L’antisémitisme se traduit habituellement par des préjugés et des interprétations diffamatoires, des attitudes haineuses, des agressions verbales ou physiques à l’encontre de personnes qui appartiennent ou sont supposées appartenir à la communauté juive. Nom de famille ou prénom, traditions ou pratiques religieuses, modes de vie, apparence physique sont les cibles d’expressions méprisantes. Qu’est-ce qui peut bien susciter une telle haine ? Est-ce la conscience de l’antériorité du judaïsme sur les autres traditions ? Et si c’était de manière plus inavouée la conviction refoulée qu’en dépit de sa singularité, il contient, en réalité, une proposition universelle ?

Cette universalité du judaïsme, que respire le christianisme se trouve dans la promesse faite à Abraham, dans la foi de Moïse et dans l’attente d’un Messie dont la signification dépasse le périmètre des seules communautés juive et chrétienne. S’il est vrai que cette promesse porte sur la restauration et l’accomplissement de la nature humaine, alors elle s’étend à toute chair, c’est-à-dire à toute personne humaine. Devant tant de désastres humains, qui ne désirerait la guérison de l’humanité ? Il ne s’agit donc pas d’une universalité d’adhésion de tous à la communauté juive, (les juifs ne recherchent pas les conversions au judaïsme), mais de l’accueil par tous et partout de ce que cette tradition spirituelle partage de sa foi au bénéfice de l’humanité entière. La question revient à interroger la singularité de la foi du peuple juif et la vérité qu’elle contient. Et c’est là sans doute, le noeud du problème.

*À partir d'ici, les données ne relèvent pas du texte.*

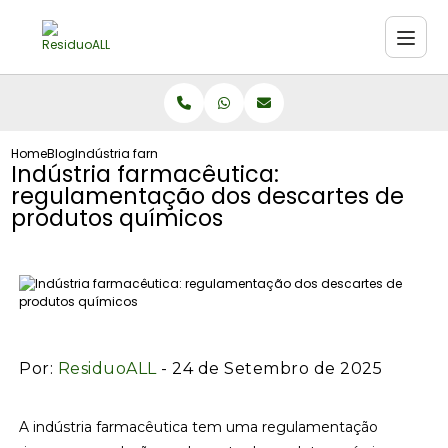
Home
Blog
Indústria farmacêutica: regulamentação dos descartes de
Indústria farmacêutica:
regulamentação dos descartes de
produtos químicos
Por:
ResiduoALL
- 24 de Setembro de 2025
A indústria farmacêutica tem uma regulamentação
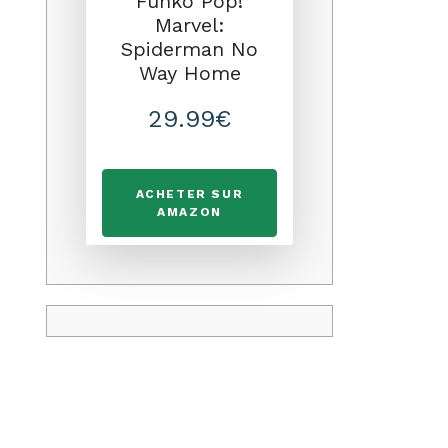
Funko Pop!
Marvel:
Spiderman No
Way Home
29.99€
ACHETER SUR
AMAZON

Ayant reconnu en Jésus le Messie promis à Israël, les chrétiens attestent de la vérité de la promesse faite au peuple juif. Dans la foi de son baptême, un chrétien a reconnu en Jésus la « Gloire d’Israël son peuple et la lumière pour éclairer les nations ». Les chrétiens, en reconnaissant la portée universelle de la venue du Messie, peuvent davantage préserver la foi d’Israël de l’étrange singularité où la société tend à l’enfermer. Est-il digne de tolérer le judaïsme dans la société française seulement au titre d’un particularisme religieux sans jamais s’intéresser au fond de son message ? Il convient de regretter profondément cette attitude, car ce silence participe de la possibilité de ne pas se sentir concerné par l’énoncé de la foi juive. Sans même songer à une quelconque adhésion de foi, on doit reconnaître la richesse inouïe que donne au judaïsme, la profondeur et la qualité de son questionnement, un questionnement vital pour l’humanité !

Comment se fait-il que la société française ne s’intéresse plus ou si peu à la signification des textes bibliques et à la manière dont les juifs les comprennent et les commentent ? Considère-t-elle, comme s’en inquiétait Catherine Chalier dans son introduction à « Lire la Torah », que ces textes ne devraient être étudiés « qu’avec les outils rationnels et critiques, pour soustraire leur objet d’étude à tout statut exceptionnel, lutter contre son emprise aliénante sur les intelligences et contre ses conséquences néfastes dans le domaine moral et politique, en fragilisant de façon décisive la source même dont ces dernières proviennent. »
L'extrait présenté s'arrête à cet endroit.